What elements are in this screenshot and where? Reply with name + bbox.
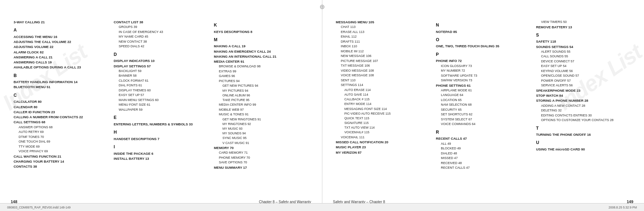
index-entry: MY NAME CARD 45 [114, 34, 208, 39]
index-entry: CALL SOUNDS 55 [536, 54, 630, 59]
index-entry: SERVICE ALERTS 56 [536, 83, 630, 88]
index-entry: INSTALL BATTERY 13 [114, 156, 208, 161]
index-entry: ENTERING LETTERS, NUMBERS & SYMBOLS 33 [114, 122, 208, 127]
index-entry: B [14, 72, 108, 79]
index-entry: MY MUSIC 93 [214, 126, 308, 131]
index-entry: EASY SET UP 57 [114, 93, 208, 98]
index-entry: ONE TOUCH DIAL 69 [14, 139, 108, 144]
index-entry: LANGUAGE 64 [436, 93, 530, 98]
meta-file: 080803_CDM8975_RAP_REV00.indd 148-149 [7, 206, 70, 209]
index-entry: NEW CONTACT 38 [114, 39, 208, 44]
index-entry: ALERT SOUNDS 55 [536, 49, 630, 54]
index-entry: MAIN MENU SETTINGS 60 [114, 98, 208, 103]
index-entry: QUICK TEXT 115 [336, 116, 430, 121]
index-entry: CARD MEMORY 71 [214, 150, 308, 155]
index-entry: OPEN/CLOSE SOUND 57 [536, 73, 630, 78]
index-entry: CALL SETTINGS 68 [14, 120, 108, 125]
index-entry: MOBILE WEB 97 [214, 107, 308, 112]
index-entry: AUTO ERASE 114 [336, 88, 430, 92]
index-entry: GROUPS 39 [114, 25, 208, 30]
index-entry: M [214, 37, 308, 43]
index-entry: AUTO SAVE 114 [336, 92, 430, 97]
index-entry: SW/HW VERSION 73 [436, 78, 530, 83]
right-col-1: MESSAGING MENU 105CHAT 113ERASE ALL 113E… [333, 20, 433, 195]
index-entry: MUSIC & TONES 91 [214, 112, 308, 117]
index-entry: TXT MESSAGE 106 [336, 63, 430, 68]
index-entry: GAMES 96 [214, 74, 308, 79]
index-entry: ENTRY MODE 114 [336, 102, 430, 106]
index-entry: CALLER ID FUNCTION 23 [14, 110, 108, 115]
index-entry: SPEED DIALS 42 [114, 44, 208, 49]
index-entry: ANSWERING CALLS 19 [14, 60, 108, 65]
index-entry: BATTERY HANDLING INFORMATION 14 [14, 80, 108, 85]
meta-date: 2008.8.25 5:32:9 PM [609, 206, 637, 209]
right-index-content: MESSAGING MENU 105CHAT 113ERASE ALL 113E… [333, 20, 634, 195]
index-entry: NOTEPAD 85 [436, 29, 530, 34]
page-container: Index List 3-WAY CALLING 21AACCESSING TH… [0, 0, 644, 211]
index-entry: NAM SELECTION 68 [436, 102, 530, 107]
index-entry: ANSWER OPTIONS 68 [14, 125, 108, 130]
index-entry: MISSED 47 [436, 156, 530, 161]
index-entry: MESSAGING MENU 105 [336, 20, 430, 25]
left-col-1: 3-WAY CALLING 21AACCESSING THE MENU 16AD… [11, 20, 111, 195]
index-entry: RECENT CALLS 47 [436, 166, 530, 171]
index-entry: T [536, 125, 630, 132]
index-entry: P [436, 51, 530, 58]
index-entry: N [436, 22, 530, 29]
index-entry: I [114, 144, 208, 150]
index-entry: MENU FONT SIZE 61 [114, 102, 208, 107]
index-entry: TTY MODE 69 [14, 144, 108, 149]
index-entry: CALLBACK # 115 [336, 97, 430, 102]
index-entry: TXT AUTO VIEW 114 [336, 125, 430, 130]
index-entry: EXTRAS 99 [214, 69, 308, 74]
index-entry: AIRPLANE MODE 61 [436, 88, 530, 93]
index-entry: MY SOUNDS 94 [214, 131, 308, 136]
index-entry: MENU SUMMARY 17 [214, 165, 308, 170]
index-entry: ANSWERING A CALL 21 [14, 55, 108, 60]
index-entry: VOICE PRIVACY 69 [14, 149, 108, 154]
index-entry: PIC-VIDEO AUTO RECEIVE 115 [336, 111, 430, 116]
index-entry: S [536, 32, 630, 39]
index-entry: PICTURES 94 [214, 79, 308, 84]
index-entry: RECENT CALLS 47 [436, 136, 530, 141]
index-entry: EMAIL 112 [336, 34, 430, 39]
index-entry: MAKING AN INTERNATIONAL CALL 21 [214, 54, 308, 59]
index-entry: ONE, TWO, THREE-TOUCH DIALING 35 [436, 44, 530, 49]
index-entry: K [214, 22, 308, 29]
index-entry: SAVE OPTIONS 70 [214, 160, 308, 165]
index-entry: PHONE MEMORY 70 [214, 155, 308, 160]
index-entry: VIEW TIMERS 50 [536, 20, 630, 25]
index-entry: SYSTEM SELECT 67 [436, 117, 530, 122]
index-entry: WALLPAPER 59 [114, 107, 208, 112]
left-col-2: CONTACT LIST 38GROUPS 39IN CASE OF EMERG… [111, 20, 211, 195]
index-entry: REMOVE BATTERY 13 [536, 25, 630, 30]
index-entry: MY RINGTONES 92 [214, 122, 308, 126]
index-entry: KEYS DESCRIPTIONS 8 [214, 29, 308, 34]
index-entry: V CAST MUSIC 91 [214, 141, 308, 145]
index-entry: SECURITY 65 [436, 107, 530, 112]
index-entry: POWER ON/OFF 57 [536, 78, 630, 83]
right-col-3: VIEW TIMERS 50REMOVE BATTERY 13SSAFETY 1… [533, 20, 633, 195]
left-index-content: 3-WAY CALLING 21AACCESSING THE MENU 16AD… [11, 20, 311, 195]
right-page: Index List MESSAGING MENU 105CHAT 113ERA… [322, 0, 644, 211]
index-entry: RECEIVED 48 [436, 161, 530, 166]
index-entry: OPTIONS TO CUSTOMIZE YOUR CONTACTS 28 [536, 118, 630, 123]
index-entry: ALARM CLOCK 82 [14, 50, 108, 55]
index-entry: DEVICE CONNECT 57 [536, 59, 630, 64]
index-entry: AUTO RETRY 69 [14, 130, 108, 135]
index-entry: BLUETOOTH MENU 51 [14, 85, 108, 90]
right-col-2: NNOTEPAD 85OONE, TWO, THREE-TOUCH DIALIN… [433, 20, 533, 195]
index-entry: INBOX 110 [336, 44, 430, 49]
index-entry: HANDSET DESCRIPTIONS 7 [114, 136, 208, 142]
index-entry: MY NUMBER 72 [436, 68, 530, 73]
index-entry: STORING A PHONE NUMBER 28 [536, 98, 630, 103]
index-entry: BROWSE & DOWNLOAD 98 [214, 64, 308, 69]
index-entry: MEDIA CENTER INFO 99 [214, 102, 308, 107]
index-entry: CALCULATOR 80 [14, 99, 108, 104]
index-entry: ADJUSTING THE CALL VOLUME 22 [14, 39, 108, 44]
index-entry: R [436, 129, 530, 136]
index-entry: VOICE MESSAGE 108 [336, 73, 430, 78]
book-spread: Index List 3-WAY CALLING 21AACCESSING TH… [0, 0, 644, 211]
index-entry: CALENDAR 80 [14, 105, 108, 110]
index-entry: GET NEW PICTURES 94 [214, 83, 308, 88]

----------

Activity => How many lines in the listing contain "THREE"? Answer with the number alone.

Your response => 2